You love him for it.
“Stay with me,” you whisper, squeezing his hands. “We don’t have to do anything, I just…” You trail off. The thought of sleeping in an empty bed tonight makes your heart sink. “I just want you to stay. Please.”
Before you even finish your request, you know his answer, but that doesn’t mean your heart doesn’t stutter in your chest when he agrees.
“Of course I’ll stay.”
It’s that same hand that wraps around your waist a few minutes later as the pair of you settle beneath the blankets of your unmade bed. Matty’s fingers splay against your stomach as he pulls you tight against him, holding you close. You can feel his breath tickle the back of your neck as he tucks his nose into your hair, breathing you in.
You think about how badly you need to take a shower.
He doesn’t seem to mind.
(You’re still going to take one as soon as you wake up in the morning.)
As you lay there wordlessly, you can feel his fingers tracing indiscernible patterns onto your skin. You consider asking him what he’s doing, what it means, but you decide against it as your eyes flutter shut. The question almost feels almost too personal. Still, you press your hand against his wrist, ensuring that he continues etching his secrets into the thin fabric of your shirt.
Matty’s body is lithe and warm against yours. The faint smell of tobacco invades your senses, just enough to remind you of his presence as you feel sleep slowly begin to overtake you. You want nothing more than to turn to him, to tell you that you’ve loved him for as long as you’ve known him, but you’re painfully aware that you can’t even say those words when you’re sober, so how exactly are you supposed to get them out when you’re stoned?
“You’re thinking.”
Matty’s voice cuts through the dark of your bedroom like a blade. It’s deeper than usual – rough from exhaustion, you assume. The night has taken just as much out of him as it has taken out of you.
You smile, not that he can see it.
“Yeah.”
“Wanna share?”
When you speak next, it’s a mumbled whisper, muffled by your pillow. “Not right now.”

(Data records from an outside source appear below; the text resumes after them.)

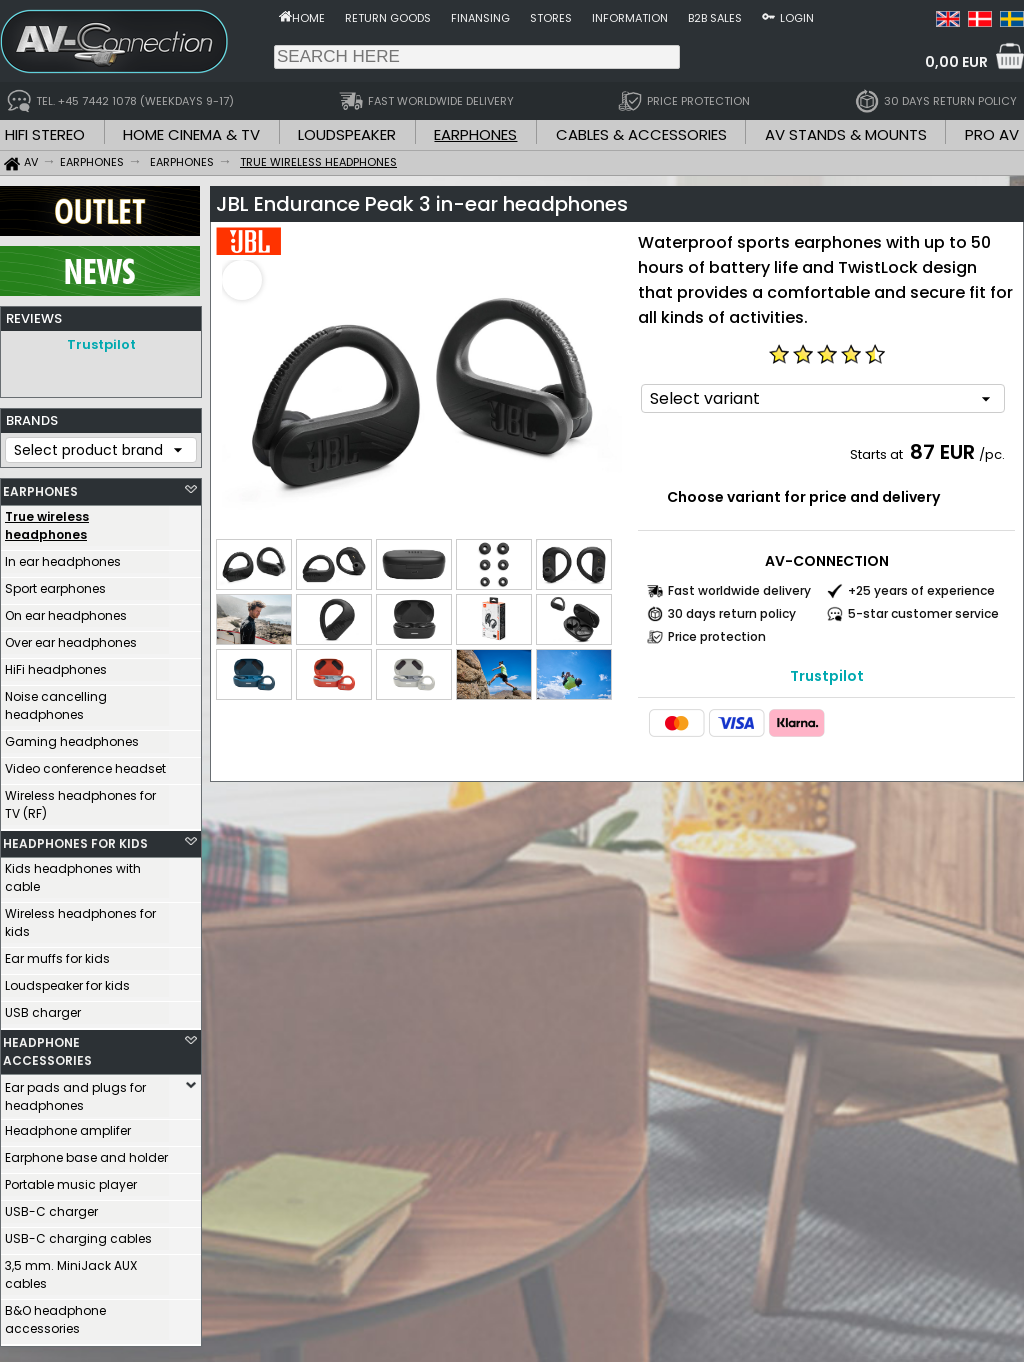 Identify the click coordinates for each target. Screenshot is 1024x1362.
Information (630, 18)
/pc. (992, 454)
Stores (551, 18)
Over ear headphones (71, 637)
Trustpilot (101, 344)
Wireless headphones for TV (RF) (80, 799)
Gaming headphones (72, 736)
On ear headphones (66, 610)
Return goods (388, 18)
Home (308, 18)
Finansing (480, 18)
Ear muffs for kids (57, 953)
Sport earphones (55, 583)
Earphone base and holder (86, 1152)
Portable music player (71, 1179)
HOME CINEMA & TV (191, 134)
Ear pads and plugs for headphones (75, 1091)
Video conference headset (85, 763)
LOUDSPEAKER (347, 134)
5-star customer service (923, 613)
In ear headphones (63, 556)
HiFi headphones (56, 664)
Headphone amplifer (68, 1125)
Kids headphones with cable (73, 872)
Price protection (717, 636)
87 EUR (942, 452)
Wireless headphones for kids (80, 917)
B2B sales (715, 18)
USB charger (43, 1007)
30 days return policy (732, 613)
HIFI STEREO (45, 134)
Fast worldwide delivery (739, 590)
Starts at (878, 454)
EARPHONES (475, 134)
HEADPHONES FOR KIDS (75, 838)
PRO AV (992, 134)
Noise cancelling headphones (56, 700)
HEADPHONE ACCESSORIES (47, 1046)
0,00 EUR (956, 62)
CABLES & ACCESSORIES (641, 134)
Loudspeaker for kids (67, 980)
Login (797, 18)
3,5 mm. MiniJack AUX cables (71, 1269)
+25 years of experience (921, 590)
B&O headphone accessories (55, 1314)
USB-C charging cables (78, 1233)
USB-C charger (51, 1206)
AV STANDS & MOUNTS (846, 134) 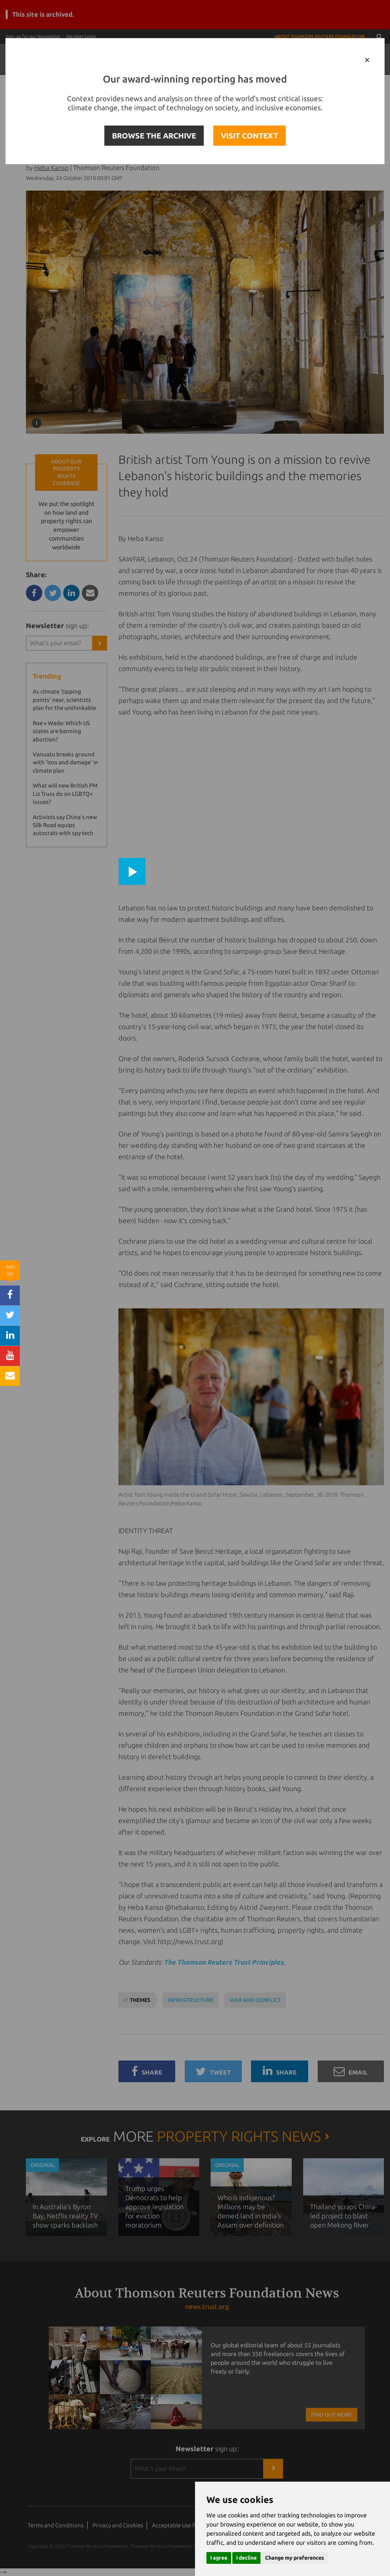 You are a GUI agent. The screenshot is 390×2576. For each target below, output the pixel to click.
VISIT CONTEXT (249, 135)
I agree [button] (218, 2558)
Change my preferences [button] (294, 2558)
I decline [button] (246, 2558)
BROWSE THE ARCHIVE (154, 135) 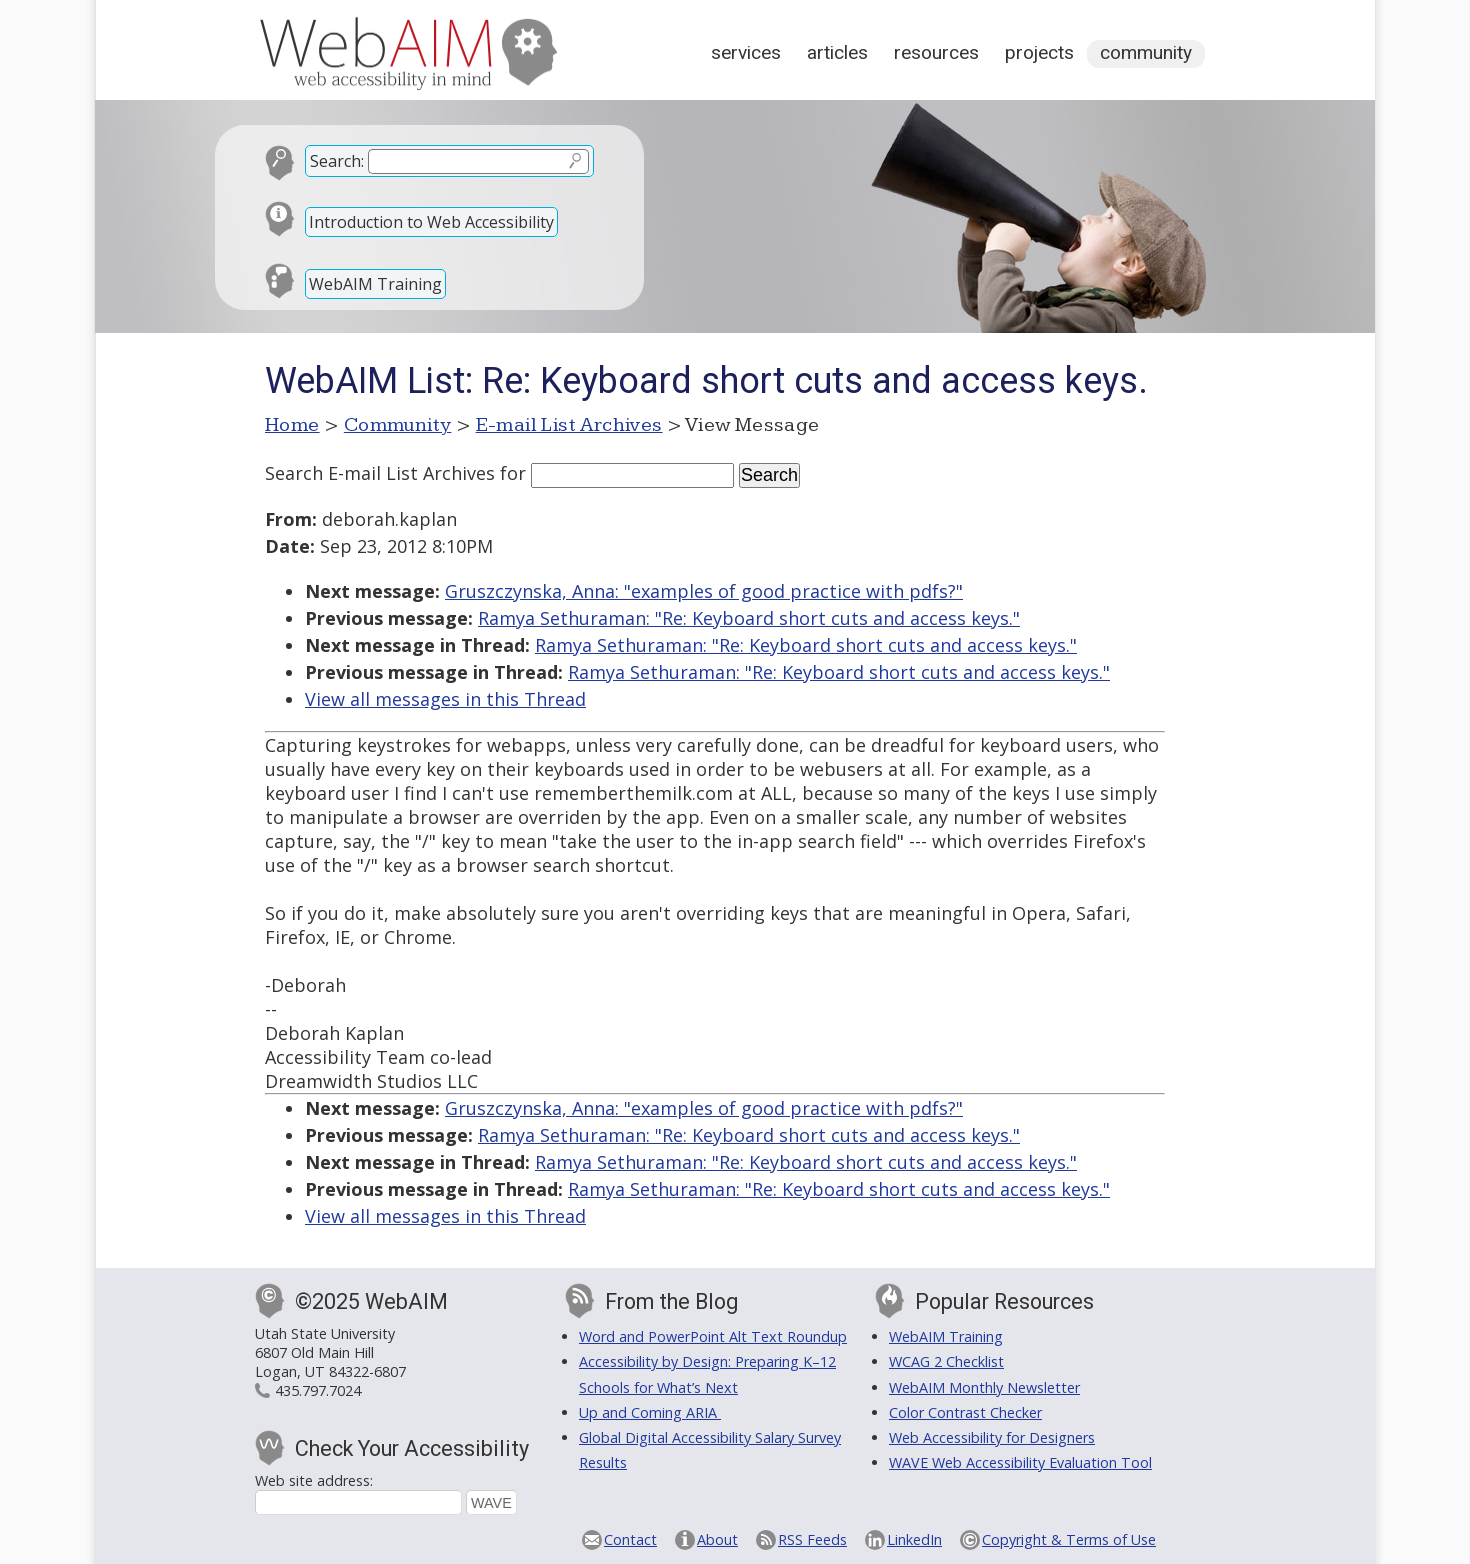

You almost add, ‘it’s not important,’ but that would be a flat-out lie, and you know he’d see right through it.
You feel Matty shift ever so slightly against you. You can picture the small frown on his face that he gets when he’s not fully satisfied with something. But if he has something to say, he keeps it to himself, and you feel him relax once more against your back.
You’re not sure when sleep finally claims you, but the last thing you feel is his arms tightening around you ever so slightly, like he’s afraid you’ll slip out of his arms if he’s not careful.
It feels like all you’ve ever wanted.